§ Problem to work on
Tell how many lines in the following entries include the word "Nous", giving the figure alone.

§ Entries shown
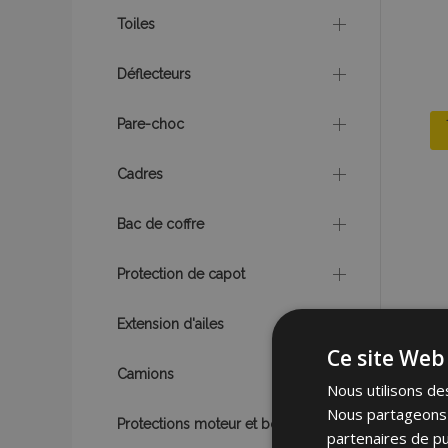
Toiles
Déflecteurs
Pare-choc
Cadres
Bac de coffre
Protection de capot
Extension d'ailes
Ce site Web 
Camions
Nous utilisons des
Nous partageons é
Protections moteur et boîte
partenaires de pu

§ Finished exercise
2